I mesi che la dea aveva trascorso sull’Olimpo erano stati, e Ade rise amaramente all’immagine che tale pensiero gli evocava, un inferno. Terribilmente lunghi e innaturalmente lenti, gli avevano per la prima volta fatto tastare il gusto dell’eternità, e non era un sapore che il dio aveva apprezzato in modo particolare se condito con l’amaro assaggio della solitudine. Immerso com’era nell’autocommiserazione e crogiolandosi nella consapevolezza del suo fallimento, Ade non si era reso conto di quanto la presenza seppur effimera della giovane sposa avesse modificato la sua concezione stessa del tempo e dello spazio, confortandolo con l’idea ch’ella abitasse nei suoi domini, respirasse la sua stessa aria, volgesse gli occhi verso il medesimo cielo soffuso che avvolgeva gli Inferi. Il saperla entro il regno dell’Oltretomba gli aveva fatto scordare come fosse la sua esistenza prima del suo arrivo, e solo dopo la sua partenza il dio aveva per la prima volta sofferto le pene dell’abbandono.
Ogni momento libero dai suoi doveri lo aveva passato nelle stanze di Persefone, inebriandosi dell’odore di vita e primavera e lacrime che la dea aveva suo malgrado lasciato indietro, e non aveva chiuso occhio – non che ne avesse realmente bisogno – preferendo perdersi in lunghe riflessioni e rimembranze che non gli avevano offerto alcun conforto, ma solo aggravato la sua frustrazione.
Non era così che sarebbe dovuta andare – in quei mesi aveva maledetto il nome di Afrodite almeno tante volte quante aveva sussurrato con desiderio e rimorso quello della sua sposa.

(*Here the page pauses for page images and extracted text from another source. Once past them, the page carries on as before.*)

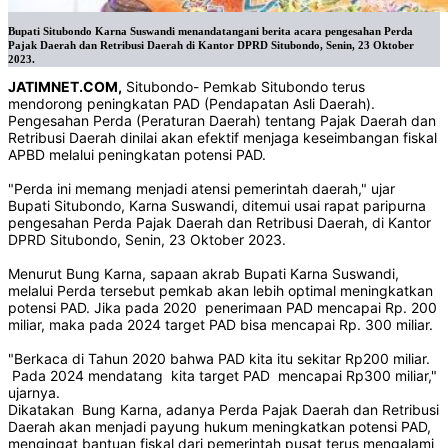
Bupati Situbondo Karna Suswandi menandatangani berita acara pengesahan Perda
Pajak Daerah dan Retribusi Daerah di Kantor DPRD Situbondo, Senin, 23 Oktober
2023.
JATIMNET.COM,
Situbondo- Pemkab Situbondo terus
mendorong peningkatan PAD (Pendapatan Asli Daerah).
Pengesahan Perda (Peraturan Daerah) tentang Pajak Daerah dan
Retribusi Daerah dinilai akan efektif menjaga keseimbangan fiskal
APBD melalui peningkatan potensi PAD.
"Perda ini memang menjadi atensi pemerintah daerah," ujar
Bupati Situbondo, Karna Suswandi, ditemui usai rapat paripurna
pengesahan Perda Pajak Daerah dan Retribusi Daerah, di Kantor
DPRD Situbondo, Senin, 23 Oktober 2023.
Menurut Bung Karna, sapaan akrab Bupati Karna Suswandi,
melalui Perda tersebut pemkab akan lebih optimal meningkatkan
potensi PAD. Jika pada 2020 penerimaan PAD mencapai Rp. 200
miliar, maka pada 2024 target PAD bisa mencapai Rp. 300 miliar.
"Berkaca di Tahun 2020 bahwa PAD kita itu sekitar Rp200 miliar.
Pada 2024 mendatang kita target PAD mencapai Rp300 miliar,"
ujarnya.
Dikatakan Bung Karna, adanya Perda Pajak Daerah dan Retribusi
Daerah akan menjadi payung hukum meningkatkan potensi PAD,
mengingat bantuan fiskal dari pemerintah pusat terus mengalami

E se mai gli capitava di cedere alle lusinghe di Morfeo, vinto infine dalla stanchezza e dall’angoscia, il suo sonno era invaso da lei, dalla sua voce, dal ricordo di meravigliose risate che mai avevano risuonato nei saloni del suo palazzo, dai suoi occhi e dalle sue labbra che invitavano baci mai dati né presi…
Ade non credeva che un figlio di Crono potesse essere così debole da impazzire d’amore, ma ogni mese che trascorreva senza che avesse notizie della sua sposa confermava che una simile follia era infatti possibile, e che per sua sfortuna non ne aveva alcun controllo.
La sua unica consolazione, in quei mesi, fu immaginare che Persefone fosse felice tra le braccia della madre, e che il lungo periodo di lontananza – Ade osò almeno sperare – finisse per invocare in lei un briciolo di nostalgia per il suo sposo.